In Stepping Off, three outlined steps descend from the upper left, dissolving toward the center of a glass circle. A white cane touches the edge of the final step, a single point of contact between certainty and void. The person holding it remains unseen, present only through intention.
The next step is unpictured.
What the painting suggests visually, rehabilitation confirms in practice. Techniques and procedures matter. They keep people safe. Obstacle detection and surface identification are essential, but skills alone cannot rebuild a life. People rebuild by learning to trust a rhythm that unfolds one deliberate contact at a time. The cane tip touching the step is not a symbol of limitation. It marks the only place certainty exists. Stepping off is not reckless. It is precise, attention gathered into a single point. The next step is unknown, but the ground beneath this one is not.
Rehabilitation is often mistaken for restoration. The confusion is understandable. After sudden loss, clients and families hope that skill and time will restore life to its former order. In practice, rehabilitation demands something more difficult and more truthful. It asks people to move forward without the certainty that once structured their world.
The metaphor becomes real in my clients' lives. Working with adults who lose vision later in life has taught me that the most difficult threshold is not physical mobility; it is existential mobility. It is the courage to move forward as identity shifts, without knowing who one will become. Curbs and stairs are not merely physical structures. They mark the boundary between what was familiar and what they cannot yet picture. At that edge, they navigate memory, grief, and the fragile beginnings of hope.

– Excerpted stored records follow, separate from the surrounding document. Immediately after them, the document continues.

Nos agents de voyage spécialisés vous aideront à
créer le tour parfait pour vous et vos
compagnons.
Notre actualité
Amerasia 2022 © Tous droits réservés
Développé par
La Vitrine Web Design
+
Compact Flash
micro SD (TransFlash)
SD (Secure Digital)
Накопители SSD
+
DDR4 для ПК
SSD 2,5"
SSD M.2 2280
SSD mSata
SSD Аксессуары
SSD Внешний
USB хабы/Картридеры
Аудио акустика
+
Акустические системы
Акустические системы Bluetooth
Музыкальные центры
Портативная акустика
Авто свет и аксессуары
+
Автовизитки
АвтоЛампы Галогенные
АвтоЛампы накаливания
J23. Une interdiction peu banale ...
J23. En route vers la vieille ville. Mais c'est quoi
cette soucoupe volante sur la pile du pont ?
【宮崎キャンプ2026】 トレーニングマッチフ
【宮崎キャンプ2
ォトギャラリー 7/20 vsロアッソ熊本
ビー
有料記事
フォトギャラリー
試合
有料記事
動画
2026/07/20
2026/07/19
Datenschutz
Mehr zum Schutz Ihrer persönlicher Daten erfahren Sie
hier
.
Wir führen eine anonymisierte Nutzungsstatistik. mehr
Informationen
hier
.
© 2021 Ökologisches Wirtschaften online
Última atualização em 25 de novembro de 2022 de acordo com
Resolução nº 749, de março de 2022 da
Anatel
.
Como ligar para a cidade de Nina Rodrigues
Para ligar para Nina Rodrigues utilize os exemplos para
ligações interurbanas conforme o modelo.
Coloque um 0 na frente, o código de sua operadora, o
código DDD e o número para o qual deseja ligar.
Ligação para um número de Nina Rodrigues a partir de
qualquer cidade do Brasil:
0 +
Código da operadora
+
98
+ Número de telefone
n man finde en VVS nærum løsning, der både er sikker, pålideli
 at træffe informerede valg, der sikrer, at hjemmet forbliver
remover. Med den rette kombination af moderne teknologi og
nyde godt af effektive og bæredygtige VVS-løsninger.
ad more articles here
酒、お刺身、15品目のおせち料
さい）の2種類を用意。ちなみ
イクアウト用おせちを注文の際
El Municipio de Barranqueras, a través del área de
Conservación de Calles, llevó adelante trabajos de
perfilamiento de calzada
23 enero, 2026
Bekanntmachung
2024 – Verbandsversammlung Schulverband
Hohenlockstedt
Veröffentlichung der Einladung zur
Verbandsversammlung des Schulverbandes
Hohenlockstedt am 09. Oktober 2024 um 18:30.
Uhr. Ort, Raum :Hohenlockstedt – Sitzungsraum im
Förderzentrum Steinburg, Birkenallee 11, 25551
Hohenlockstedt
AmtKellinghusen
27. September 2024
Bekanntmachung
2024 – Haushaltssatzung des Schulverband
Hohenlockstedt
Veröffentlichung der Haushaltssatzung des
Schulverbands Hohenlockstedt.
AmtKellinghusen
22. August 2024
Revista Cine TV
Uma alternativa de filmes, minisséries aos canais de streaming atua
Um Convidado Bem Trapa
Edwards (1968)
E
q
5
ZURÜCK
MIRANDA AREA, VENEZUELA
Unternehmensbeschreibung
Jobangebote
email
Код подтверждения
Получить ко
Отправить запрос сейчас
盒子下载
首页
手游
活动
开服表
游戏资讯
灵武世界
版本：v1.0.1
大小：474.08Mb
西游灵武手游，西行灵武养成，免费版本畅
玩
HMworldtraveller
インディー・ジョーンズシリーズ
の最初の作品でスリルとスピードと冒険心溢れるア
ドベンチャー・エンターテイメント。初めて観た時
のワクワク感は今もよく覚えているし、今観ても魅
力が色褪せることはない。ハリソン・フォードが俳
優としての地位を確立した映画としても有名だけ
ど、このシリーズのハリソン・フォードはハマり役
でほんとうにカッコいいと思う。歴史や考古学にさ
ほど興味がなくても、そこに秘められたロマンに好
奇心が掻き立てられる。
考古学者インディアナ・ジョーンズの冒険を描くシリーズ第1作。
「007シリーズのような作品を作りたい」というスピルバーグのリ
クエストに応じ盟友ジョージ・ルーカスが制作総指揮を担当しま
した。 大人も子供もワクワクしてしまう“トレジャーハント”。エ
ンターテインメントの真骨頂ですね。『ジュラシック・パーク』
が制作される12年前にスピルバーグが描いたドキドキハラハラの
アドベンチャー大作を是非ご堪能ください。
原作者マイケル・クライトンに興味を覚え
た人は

One afternoon I understood why the painting hung across from us. A forty-six-year-old client came to see me after her first street-crossing lesson. She had lost her vision only months earlier. Her breath caught before the words formed, as though her body were reliving what her mind struggled to describe. Her hand trembled, caught between holding the cane and refusing what it meant. She said she wanted to move forward but could not find the place to begin. She was not waiting for permission or instruction. She was searching for the will to claim the next step as her own. She reached for hope with urgency, caught between the life she could no longer inhabit and the one she could not yet imagine. As we sat in my office, the painting across from her seemed less like art and more like a mirror. I watched her search for direction, suspended where the coordinates of her life had vanished. She was poised on the edge.
What is the next step?
I witnessed her internal crossing. For a moment, the steps in the painting seemed to reassemble, not into a staircase but into a direction. It was not a return; it was a continuation.
Art and rehabilitation share the same architecture. When I paint on circular glass, my brush does not seek the world as it appears, but as it is experienced. Not the outline of a tree, but the weight of wind moving through it. The edgeless surface echoes the disorientation of someone newly blind. Every stroke is a commitment made without visual confirmation. Once the mark lands, it joins what came before and alters everything that follows. Each stroke becomes a brief anchor in an otherwise edgeless space.
The work was never meant to depict certainty. It was meant to honor the courage to move without it. Not a guarantee. A decision.